I recommend you do not describe your approach as “self-publishing.” It sounds amateurish—someone who gets drunk on a Friday night and by Monday has his or her college journals available in ebook format on Amazon (cover created in PowerPoint). It also suggests a solo endeavor, which successful indy publishing most definitely is not.

“Independent publishing” better reflects the fact that producing a high-quality book requires the participation of many professionals and subject matter experts beyond the author: the editor, the proofreader, and the book cover designer, to name a few.

But sometimes among readers, and other writers, even “indy publishing” carries a stigma. For those people, the imprimatur of a “real” (i.e., traditional) publisher implies some level of vetting: “If an agent, editor, marketing department, and publishing corporation sales force have decided a book is good enough, that’s good enough for me!” I’ve heard stories from fellow indy authors about conversing with a potential reader at an author event and having the reader ask who their publisher is. When the indy author replies that he or she published the book him- or herself, the reader replies, “Oh, I never read self-published books.”

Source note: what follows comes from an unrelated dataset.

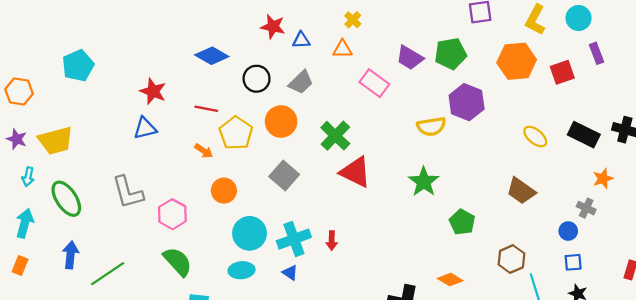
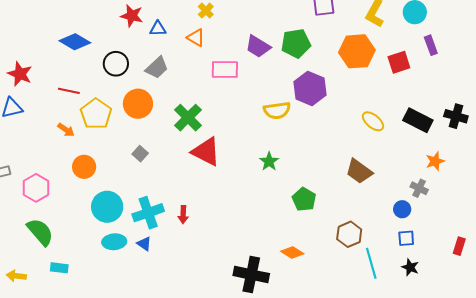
orange triangle: (342, 49) -> (196, 38), turned 30
pink rectangle: (374, 83) -> (225, 70), turned -36
gray square: (284, 175) -> (140, 154), size x0.6
green star: (424, 182) -> (269, 161), size x0.7
cyan ellipse: (242, 270) -> (114, 242), moved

I would be tempted to respond, “Oh, really? Which are your favorite publishers?” It wouldn’t improve my chances of making a sale, but it would give me a moment of snarky satisfaction when they would be unable to answer the question, because no one knows, or cares, who a book’s publisher is once they are pulled into the story. However, it seems unprofessional to recommend an approach that puts another person (even an obnoxious one) in such an awkward position.

I tried another approach at a major national thriller writers conference. Evidently the common conversation-starter at such events is, “Who’s your publisher?” When I would reply that I publish my books independently, I would get a polite acknowledgement, and then the person would wander away to other, more attractive targets of their time and attention.

After a few such experiences, I was feeling pretty dejected. The next time someone posed the question, I answered, “My publisher is William Kingsfield.” The person nodded sagely and replied, “Yes, I’ve heard of them.”

Much as I would have liked to believe that, I feel quite certain that they had not heard of William Kingsfield Publishers, my indy imprint. And my answer felt a bit disingenuous, and that put me in an awkward position.

Here’s the approach that has worked best for me: Whenever someone asks me who my publisher is, I reply, “I founded my own publishing company: William Kingsfield Publishers.”

The response? People invariably express admiration that I not only write books but also run my own publishing business.

Recognize your independent status as a strength, and find a way to share your status in a way that enables others to recognize it as a strength as well.